### EXERCISE INPUTS
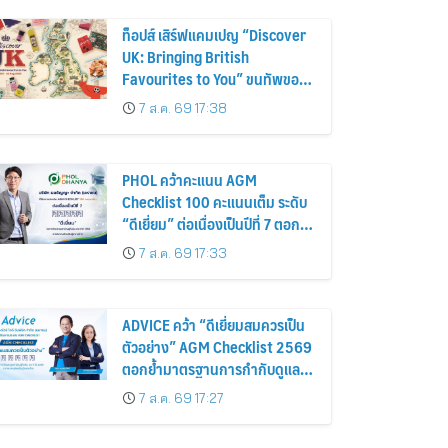
ท็อปส์ เสิร์ฟแคมเปญ “Discover
UK: Bringing British
Favourites to You” ขนทัพของ
อร่อยและไอเท็มฮิตจากสหราช
7 ส.ค. 69 17:38
อาณาจักร ส่งตรงถึงมือตั้งแต่วัน
นี้ – 18 สิงหาคมนี้
PHOL คว้าคะแนน AGM
Checklist 100 คะแนนเต็ม ระดับ
“ดีเยี่ยม” ต่อเนื่องเป็นปีที่ 7 ตอกย้ำ
การดำเนินธุรกิจตามหลักธรรมาภิ
7 ส.ค. 69 17:33
บาล โปร่งใส สร้างความเชื่อมั่นผู้
ถือหุ้น
ADVICE คว้า “ดีเยี่ยมสมควรเป็น
ตัวอย่าง” AGM Checklist 2569
ตอกย้ำมาตรฐานการกำกับดูแล
กิจการที่ดี
7 ส.ค. 69 17:27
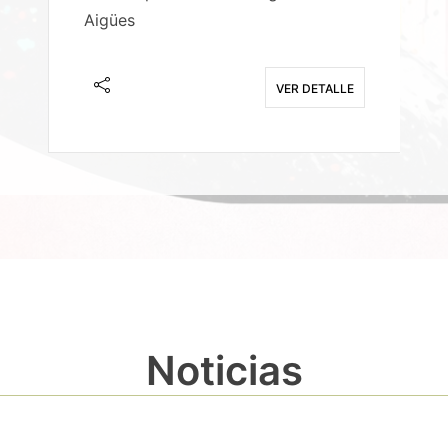
Aigües
A
E
VER DETALLE
Noticias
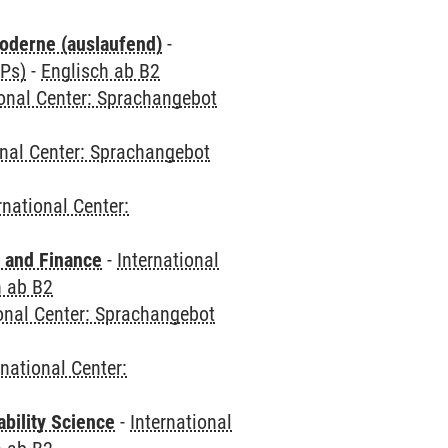
oderne (auslaufend)
-
CPs)
-
Englisch ab B2
ional Center: Sprachangebot
onal Center: Sprachangebot
rnational Center:
 and Finance
-
International
h ab B2
ional Center: Sprachangebot
rnational Center:
bility Science
-
International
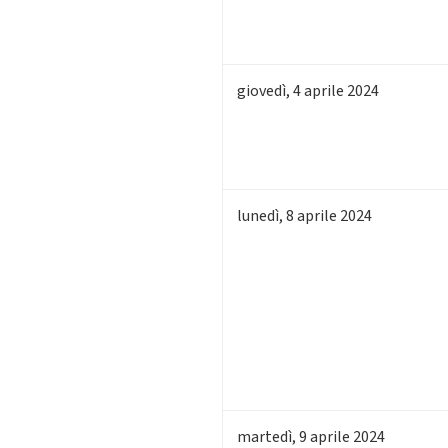
giovedì
,
4
aprile 2024
lunedì
,
8
aprile 2024
martedì
,
9
aprile 2024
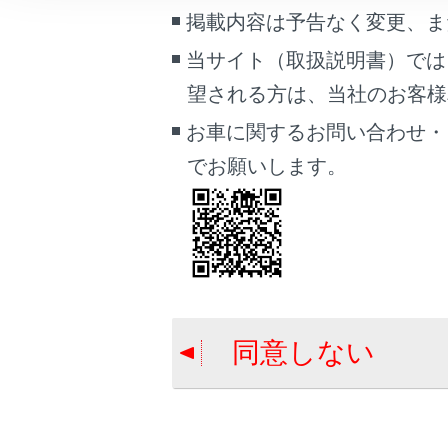
こんなときは
掲載内容は予告なく変更、ま
合わせて見ら
当サイト（取扱説明書）では
ブックマーク
リヤシート（
望される方は、当社のお客様相談
あとで読む
スマートエン
お車に関するお問い合わせ・
PDFで見る
トランク
でお願いします。
車両
マルチメディア
画面表示設定
個人情報の取扱いについて
サイト利用について
同意しない
お問い合わせ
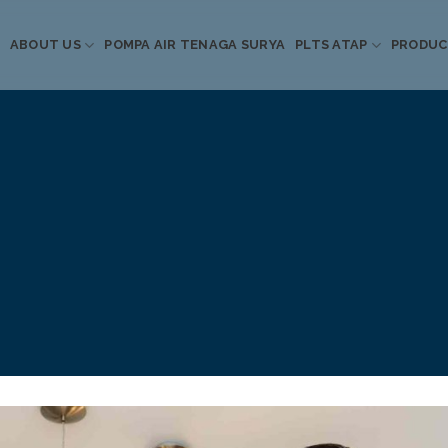
ABOUT US
POMPA AIR TENAGA SURYA
PLTS ATAP
PRODU
Informasi Terkini
Energi Terbarukan
 Pompa Air Tenaga S
PLTS Atap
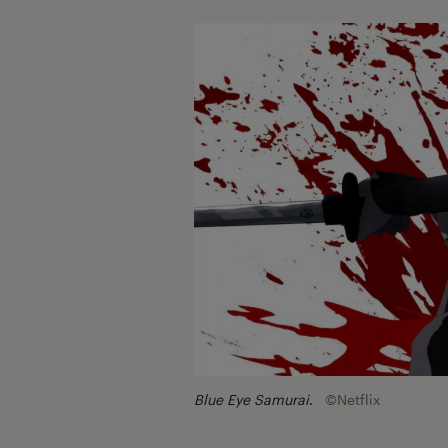
Blue Eye Samurai
.
©Netflix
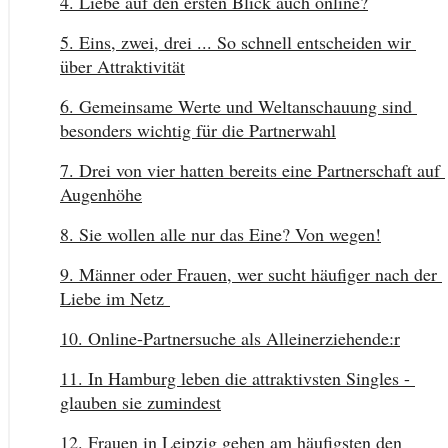
4. Liebe auf den ersten Blick auch online?
5. Eins, zwei, drei ... So schnell entscheiden wir 
über Attraktivität
6. Gemeinsame Werte und Weltanschauung sind 
besonders wichtig für die Partnerwahl
7. Drei von vier hatten bereits eine Partnerschaft auf 
Augenhöhe
8. Sie wollen alle nur das Eine? Von wegen!
9. Männer oder Frauen, wer sucht häufiger nach der 
Liebe im Netz 
10. Online-Partnersuche als Alleinerziehende:r
11. In Hamburg leben die attraktivsten Singles - 
glauben sie zumindest
12. Frauen in Leipzig gehen am häufigsten den 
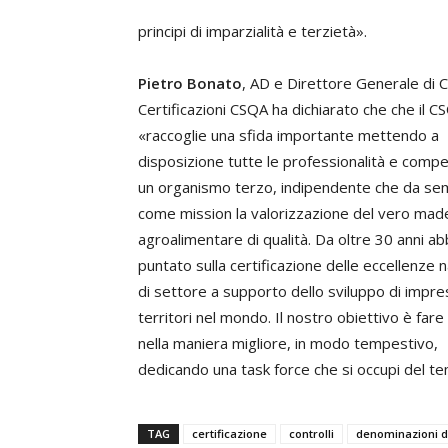
principi di imparzialità e terzietà».
Pietro Bonato
, AD e Direttore Generale di
Certificazioni CSQA ha dichiarato che che il C
«raccoglie una sfida importante mettendo a
disposizione tutte le professionalità e comp
un organismo terzo, indipendente che da se
come mission la valorizzazione del vero made 
agroalimentare di qualità. Da oltre 30 anni a
puntato sulla certificazione delle eccellenze n
di settore a supporto dello sviluppo di impre
territori nel mondo. Il nostro obiettivo è fare
nella maniera migliore, in modo tempestivo,
dedicando una task force che si occupi del te
TAG
certificazione
controlli
denominazioni d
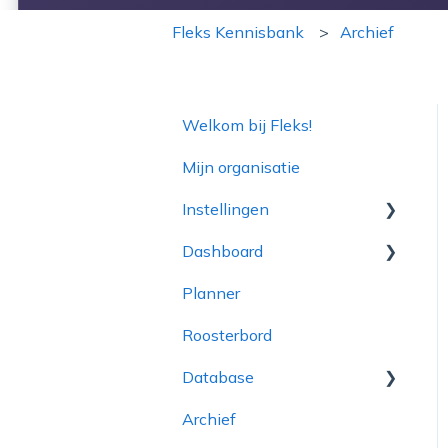
Fleks Kennisbank
Archief
Welkom bij Fleks!
Mijn organisatie
Instellingen
Dashboard
Inloggegevens
Planner
Bedrijfsinformatie in de
Planning Voortgang
app
Roosterbord
Dashboard
Admin
Database
Actiebord
HR & Financiën
Archief
Opdrachtgevers
Poolmanager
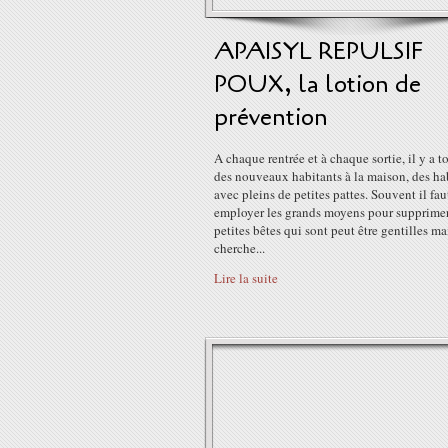
APAISYL REPULSIF
POUX, la lotion de
prévention
A chaque rentrée et à chaque sortie, il y a t
des nouveaux habitants à la maison, des ha
avec pleins de petites pattes. Souvent il fau
employer les grands moyens pour supprimer
petites bêtes qui sont peut être gentilles ma
cherche...
Lire la suite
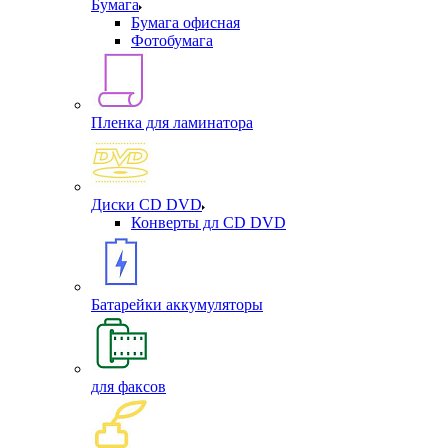
Бумага
Бумага офисная
Фотобумага
Пленка для ламинатора
Диски CD DVD
Конверты дл CD DVD
Батарейки аккумуляторы
для факсов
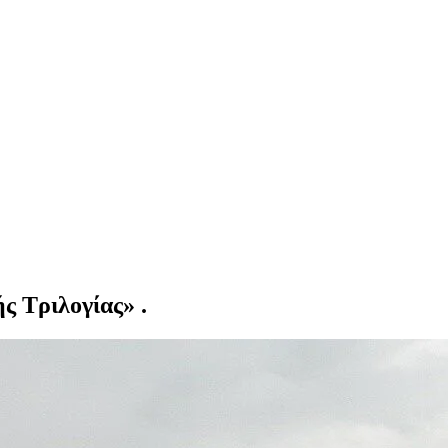
ς Τριλογίας» .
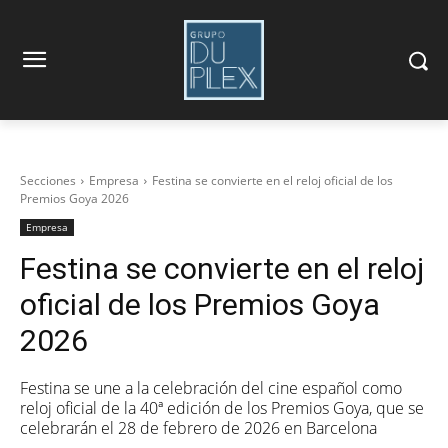
Secciones
Empresa
Festina se convierte en el reloj oficial de los
Premios Goya 2026
Empresa
Festina se convierte en el reloj
oficial de los Premios Goya
2026
Festina se une a la celebración del cine español como
reloj oficial de la 40ª edición de los Premios Goya, que se
celebrarán el 28 de febrero de 2026 en Barcelona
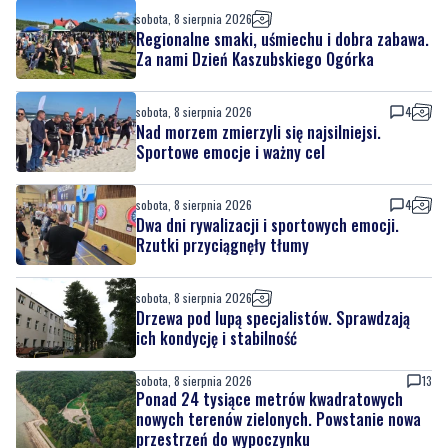
sobota, 8 sierpnia 2026
Regionalne smaki, uśmiechu i dobra zabawa.
Za nami Dzień Kaszubskiego Ogórka
sobota, 8 sierpnia 2026
4
Nad morzem zmierzyli się najsilniejsi.
Sportowe emocje i ważny cel
sobota, 8 sierpnia 2026
4
Dwa dni rywalizacji i sportowych emocji.
Rzutki przyciągnęły tłumy
sobota, 8 sierpnia 2026
Drzewa pod lupą specjalistów. Sprawdzają
ich kondycję i stabilność
sobota, 8 sierpnia 2026
13
Ponad 24 tysiące metrów kwadratowych
nowych terenów zielonych. Powstanie nowa
przestrzeń do wypoczynku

### INSTRUCTIONS FOR THE TASK
Go through the material and copy out every line with "reloj" in it.

### OUTPUT OF THE TASK
Festina se convierte en el reloj oficial de los
Festina se convierte en el reloj
reloj oficial de la 40ª edición de los Premios Goya, que se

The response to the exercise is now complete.